General elections were held in the Netherlands on 15 May 2002. The elections were amongst the most dramatic in Dutch history, not just in terms of the electoral results, as they were completely overshadowed by the assassination of leader Pim Fortuyn only nine days before election day.

Fortuyn had led the Pim Fortuyn List (LPF) party, a right-wing populist party that represented his political views. He had drawn controversy in the campaign with his views on Islam, attacked the government's immigration policies and had also questioned many aspects of government by the previous 'purple' cabinets of Wim Kok, which he blamed for everything from crime to waiting lists in health services. After his death, the LPF made its general election debut with 17% of the vote, coming in second place. The Christian Democratic Appeal (CDA), which took a neutral stance towards Fortuyn, gained seats to become the country's largest political party. On the other hand, the three parties in the government all lost a significant number of seats.

Two months after the election Jan Peter Balkenende formed his first cabinet, with a coalition of the CDA, the LPF and the People's Party for Freedom and Democracy (VVD). However, the LPF was unstable due to its lack of strong leadership and its members' lack of experience; this resulted in the new cabinet resigning before the end of the year.

Background
Prime Minister Wim Kok had been in power since the 1994 general election in a coalition between his Labour Party (PvdA), the People's Party for Freedom and Democracy (VVD) and Democrats 66 (D66). The government, which won a second term in the 1998 general election, was often referred to as a 'purple' coalition due to the participation of the 'red' Labour Party and the 'blue' VVD. During its time in power, the government had often enjoyed high approval ratings and presided over a strong economy. They had also introduced innovative social legislation, such as the introduction of same-sex marriage and euthanasia. Kok announced in December 2001 that he would retire from the premiership at the next election. Ad Melkert then replaced Kok as the party leader. The Christian Democratic Appeal, the largest opposition party, was led by newly elected leader Jan Peter Balkenende. Balkenende was at the time considered to be an interim leader who lacked charisma or experience, but his campaign would ultimately prove relatively successful.

Campaign
At the start of the year, Melkert and the VVD leader Hans Dijkstal appeared to be the frontrunners in the race to become Prime Minister. The situation changed with the arrival of the controversial politician Pim Fortuyn. Fortuyn was a critic of Islam and had questioned whether its culture was compatible with Western society even before the September 11 attacks. He was elected the leader of Liveable Netherlands in November 2001, but he was expelled from the party after making controversial comments in an interview with De Volkskrant on 9 February 2002. Fortuyn had described Islam as a "backward culture", criticizing its attitude to homosexuality (he himself was openly gay).

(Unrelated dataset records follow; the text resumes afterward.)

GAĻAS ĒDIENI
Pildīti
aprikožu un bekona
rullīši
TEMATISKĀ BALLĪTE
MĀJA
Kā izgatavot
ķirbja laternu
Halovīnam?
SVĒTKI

Part of the reason for the uproar was that the Dutch word for "backward" (achterlijk) can also be used in an insulting sense (with a similar meaning to the word "retarded"); Fortuyn stated he used the word in the former sense. Two days later, he formed his own party, the Pim Fortuyn List (LPF) in order to contest to the upcoming general election, while maintaining the leadership over the local Livable Rotterdam party.

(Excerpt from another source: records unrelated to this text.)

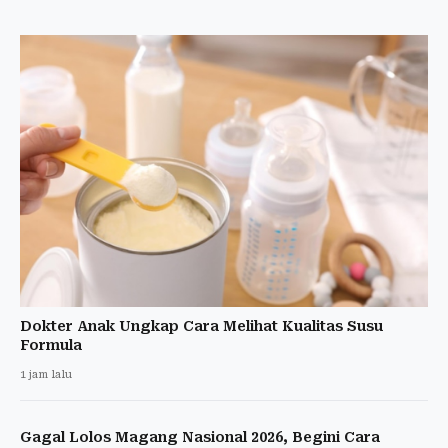
Dokter Anak Ungkap Cara Melihat Kualitas Susu
Formula
1 jam lalu
Gagal Lolos Magang Nasional 2026, Begini Cara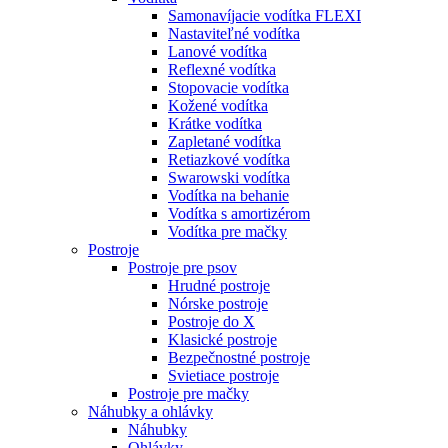
Samonavíjacie vodítka FLEXI
Nastaviteľné vodítka
Lanové vodítka
Reflexné vodítka
Stopovacie vodítka
Kožené vodítka
Krátke vodítka
Zapletané vodítka
Retiazkové vodítka
Swarowski vodítka
Vodítka na behanie
Vodítka s amortizérom
Vodítka pre mačky
Postroje
Postroje pre psov
Hrudné postroje
Nórske postroje
Postroje do X
Klasické postroje
Bezpečnostné postroje
Svietiace postroje
Postroje pre mačky
Náhubky a ohlávky
Náhubky
Ohlávky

In the 2002 municipal elections, held on 6 March, Liveable Rotterdam took 35% of the vote in the city of Rotterdam, a city with a high immigrant population. They formed the city's first non-Labour government since the Second World War. In the same month, he released the book De puinhopen van acht jaar Paars (The Wreckage of eight purple years) criticising the record of the governing coalition. The Economist described the rise in support for Fortuyn as a shock for the Dutch political establishment and their traditional system of consensus.

The government resigned on 16 April - only a month before polling day - after the Netherlands Institute for War Documentation published the Srebrenica: a 'safe' area report, criticizing the Dutch government's handling of the events that led to the Srebrenica massacre in 1995. However, the ministers remained in office as a caretaker government until after the elections and the formation of the next government, and the date of the election was not changed.

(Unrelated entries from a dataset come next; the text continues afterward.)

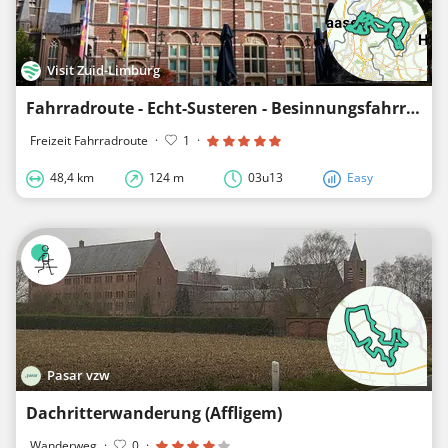
Visit Zuid-Limburg
Fahrradroute - Echt-Susteren - Besinnungsfahrradroute Nord-Lus
Freizeit Fahrradroute
·
1
·
48,4 km
124 m
03u13
Easy
Pasar vzw
Dachritterwanderung (Affligem)
Wanderweg
·
0
·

On 6 May, Fortuyn was assassinated in Hilversum by Volkert van der Graaf. Months later, Van der Graaf stated his motivation was his belief that Fortuyn was exploiting Muslims as "scapegoats" and targeting "the weak members of society" in seeking political power. The murder was a shock to the Netherlands; it was denounced by Kok and other Dutch politicians and other national leaders. It was the country's first political assassination in modern times.

Opinion polls

Result
The great losers of the election were Labour Party, People's Party for Freedom and Democracy and Democrats 66, the coalition parties of the 'purple' cabinets. Especially the Labour Party under the technocratic leadership of Ad Melkert suffered a landslide defeat.

The Christian Democratic Appeal was the surprising winner of the election, gaining 14 seats (from 29 to 43) and becoming the largest party in the House of Representatives. This success is in part owed to its new leader Jan Peter Balkenende, who went on to become prime minister, and to its neutral attitude in the debate with Fortuyn, not having participated in the supposed ‘demonization’ by the political Left.

Fortuyn's former party Livable Netherlands also contested the election. While they had been overshadowed by Fortuyn, they also entered the House of Representatives, winning 2 seats.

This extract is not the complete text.